##### Source records

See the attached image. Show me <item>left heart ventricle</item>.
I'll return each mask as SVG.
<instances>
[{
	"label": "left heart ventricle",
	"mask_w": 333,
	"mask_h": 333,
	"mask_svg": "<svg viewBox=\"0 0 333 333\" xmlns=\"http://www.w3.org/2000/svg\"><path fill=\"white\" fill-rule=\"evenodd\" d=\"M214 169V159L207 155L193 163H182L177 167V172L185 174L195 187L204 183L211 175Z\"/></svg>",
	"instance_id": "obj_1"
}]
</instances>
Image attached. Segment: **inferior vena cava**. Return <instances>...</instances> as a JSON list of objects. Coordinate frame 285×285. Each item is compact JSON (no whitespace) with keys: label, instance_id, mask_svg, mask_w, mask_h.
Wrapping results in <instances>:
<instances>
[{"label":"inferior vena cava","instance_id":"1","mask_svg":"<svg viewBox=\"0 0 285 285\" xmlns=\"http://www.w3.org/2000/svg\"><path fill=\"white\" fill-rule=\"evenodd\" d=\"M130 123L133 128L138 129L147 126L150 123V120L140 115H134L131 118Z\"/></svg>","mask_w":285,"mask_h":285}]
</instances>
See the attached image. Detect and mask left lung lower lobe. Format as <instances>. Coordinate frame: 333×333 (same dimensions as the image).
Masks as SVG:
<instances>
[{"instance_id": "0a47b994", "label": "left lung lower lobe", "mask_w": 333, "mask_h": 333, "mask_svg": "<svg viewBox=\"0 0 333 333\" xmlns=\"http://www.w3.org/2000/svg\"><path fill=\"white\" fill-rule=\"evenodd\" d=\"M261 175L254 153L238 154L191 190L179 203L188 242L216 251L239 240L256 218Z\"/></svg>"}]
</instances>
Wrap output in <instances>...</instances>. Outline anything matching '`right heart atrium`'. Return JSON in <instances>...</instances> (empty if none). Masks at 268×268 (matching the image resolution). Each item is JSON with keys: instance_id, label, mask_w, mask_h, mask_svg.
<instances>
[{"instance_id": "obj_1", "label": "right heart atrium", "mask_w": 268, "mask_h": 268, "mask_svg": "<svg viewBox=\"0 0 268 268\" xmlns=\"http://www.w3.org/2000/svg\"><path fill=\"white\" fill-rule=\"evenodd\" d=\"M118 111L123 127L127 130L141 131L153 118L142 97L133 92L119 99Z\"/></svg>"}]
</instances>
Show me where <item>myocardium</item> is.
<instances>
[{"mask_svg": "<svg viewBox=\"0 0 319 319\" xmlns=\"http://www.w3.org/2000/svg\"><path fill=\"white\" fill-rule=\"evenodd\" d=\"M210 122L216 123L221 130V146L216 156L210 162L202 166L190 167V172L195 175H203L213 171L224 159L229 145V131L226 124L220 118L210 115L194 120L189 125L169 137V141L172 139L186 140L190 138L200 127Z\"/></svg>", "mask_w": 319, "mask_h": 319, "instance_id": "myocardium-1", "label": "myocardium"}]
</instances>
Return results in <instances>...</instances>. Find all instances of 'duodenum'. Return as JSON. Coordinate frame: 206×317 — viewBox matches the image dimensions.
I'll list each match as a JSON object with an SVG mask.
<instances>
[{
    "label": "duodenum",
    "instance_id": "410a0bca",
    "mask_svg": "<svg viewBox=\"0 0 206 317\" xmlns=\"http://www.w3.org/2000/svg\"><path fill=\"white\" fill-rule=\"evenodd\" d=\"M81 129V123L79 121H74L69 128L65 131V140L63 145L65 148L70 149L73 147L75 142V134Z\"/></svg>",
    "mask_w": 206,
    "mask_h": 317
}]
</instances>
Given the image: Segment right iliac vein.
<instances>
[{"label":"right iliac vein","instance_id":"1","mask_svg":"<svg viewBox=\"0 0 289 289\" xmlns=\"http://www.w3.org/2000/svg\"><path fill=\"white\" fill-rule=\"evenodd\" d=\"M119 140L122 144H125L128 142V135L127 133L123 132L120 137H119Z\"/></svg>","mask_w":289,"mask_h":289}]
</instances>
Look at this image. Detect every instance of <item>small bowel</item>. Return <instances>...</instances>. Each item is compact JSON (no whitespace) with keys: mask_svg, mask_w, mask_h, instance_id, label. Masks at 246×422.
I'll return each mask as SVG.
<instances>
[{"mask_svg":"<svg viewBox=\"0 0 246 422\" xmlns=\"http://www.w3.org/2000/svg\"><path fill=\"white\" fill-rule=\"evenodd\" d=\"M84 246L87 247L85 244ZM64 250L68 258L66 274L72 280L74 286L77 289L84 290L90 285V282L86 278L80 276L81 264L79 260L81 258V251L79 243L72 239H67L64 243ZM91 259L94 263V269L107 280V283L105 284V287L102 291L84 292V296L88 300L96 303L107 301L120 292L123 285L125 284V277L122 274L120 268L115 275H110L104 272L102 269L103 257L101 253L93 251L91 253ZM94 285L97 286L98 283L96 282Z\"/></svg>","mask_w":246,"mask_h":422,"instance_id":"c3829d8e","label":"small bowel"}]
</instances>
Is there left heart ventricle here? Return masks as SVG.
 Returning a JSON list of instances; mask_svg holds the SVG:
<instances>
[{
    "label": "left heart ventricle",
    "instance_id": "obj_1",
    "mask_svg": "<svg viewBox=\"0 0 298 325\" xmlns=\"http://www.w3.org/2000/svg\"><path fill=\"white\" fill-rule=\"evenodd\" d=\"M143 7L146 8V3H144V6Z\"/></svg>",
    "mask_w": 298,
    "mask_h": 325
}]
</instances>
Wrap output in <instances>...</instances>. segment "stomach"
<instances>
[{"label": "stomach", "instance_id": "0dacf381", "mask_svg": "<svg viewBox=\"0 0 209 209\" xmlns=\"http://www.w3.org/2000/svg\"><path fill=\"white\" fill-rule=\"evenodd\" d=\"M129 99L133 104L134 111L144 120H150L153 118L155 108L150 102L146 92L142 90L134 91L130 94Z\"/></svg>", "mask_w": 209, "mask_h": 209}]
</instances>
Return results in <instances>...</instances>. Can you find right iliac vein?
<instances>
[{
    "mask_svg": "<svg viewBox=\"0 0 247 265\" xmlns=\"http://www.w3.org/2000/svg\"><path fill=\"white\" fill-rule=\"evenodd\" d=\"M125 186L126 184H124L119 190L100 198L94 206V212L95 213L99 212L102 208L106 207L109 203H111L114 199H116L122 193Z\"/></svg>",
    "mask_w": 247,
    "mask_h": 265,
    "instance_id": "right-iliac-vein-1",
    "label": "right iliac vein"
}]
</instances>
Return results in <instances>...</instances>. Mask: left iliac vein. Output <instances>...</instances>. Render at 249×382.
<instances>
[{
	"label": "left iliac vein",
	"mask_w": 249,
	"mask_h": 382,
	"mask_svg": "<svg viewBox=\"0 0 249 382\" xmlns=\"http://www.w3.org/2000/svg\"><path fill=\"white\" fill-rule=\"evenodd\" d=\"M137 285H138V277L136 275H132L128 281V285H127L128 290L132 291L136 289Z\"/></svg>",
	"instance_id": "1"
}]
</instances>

##########

What the task requires =>
Return precisely the lines of the records, starting with the line that holds "Wrap output in <instances>...</instances>. segment" and ending with the last one.

Response for this exercise =>
Wrap output in <instances>...</instances>. segment "stomach"
<instances>
[{"label": "stomach", "instance_id": "0dacf381", "mask_svg": "<svg viewBox=\"0 0 209 209\" xmlns=\"http://www.w3.org/2000/svg\"><path fill=\"white\" fill-rule=\"evenodd\" d=\"M129 99L133 104L134 111L144 120H150L153 118L155 108L150 102L146 92L142 90L134 91L130 94Z\"/></svg>", "mask_w": 209, "mask_h": 209}]
</instances>
Return results in <instances>...</instances>. Can you find right iliac vein?
<instances>
[{
    "mask_svg": "<svg viewBox=\"0 0 247 265\" xmlns=\"http://www.w3.org/2000/svg\"><path fill=\"white\" fill-rule=\"evenodd\" d=\"M125 186L126 184H124L119 190L100 198L94 206V212L95 213L99 212L102 208L106 207L109 203H111L114 199H116L122 193Z\"/></svg>",
    "mask_w": 247,
    "mask_h": 265,
    "instance_id": "right-iliac-vein-1",
    "label": "right iliac vein"
}]
</instances>
Return results in <instances>...</instances>. Mask: left iliac vein. Output <instances>...</instances>. Render at 249×382.
<instances>
[{
	"label": "left iliac vein",
	"mask_w": 249,
	"mask_h": 382,
	"mask_svg": "<svg viewBox=\"0 0 249 382\" xmlns=\"http://www.w3.org/2000/svg\"><path fill=\"white\" fill-rule=\"evenodd\" d=\"M137 285H138V277L136 275H132L128 281V285H127L128 290L132 291L136 289Z\"/></svg>",
	"instance_id": "1"
}]
</instances>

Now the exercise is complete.